Recorded data
****************

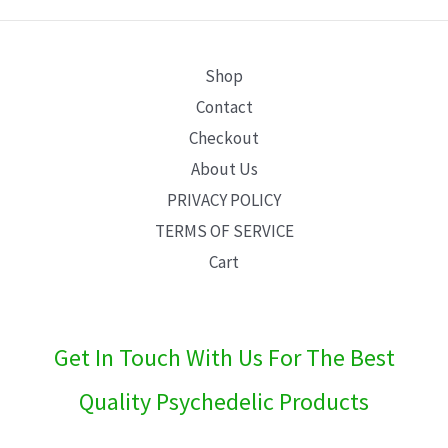
E
Shop
Contact
Checkout
About Us
PRIVACY POLICY
TERMS OF SERVICE
Cart
Get In Touch With Us For The Best
Quality Psychedelic Products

****************

→ PROBLEM TO SOLVE:
All entries above are to be restated exactly, with every image omitted.

→ EXERCISE SOLUTION:
E
Shop
Contact
Checkout
About Us
PRIVACY POLICY
TERMS OF SERVICE
Cart
Get In Touch With Us For The Best
Quality Psychedelic Products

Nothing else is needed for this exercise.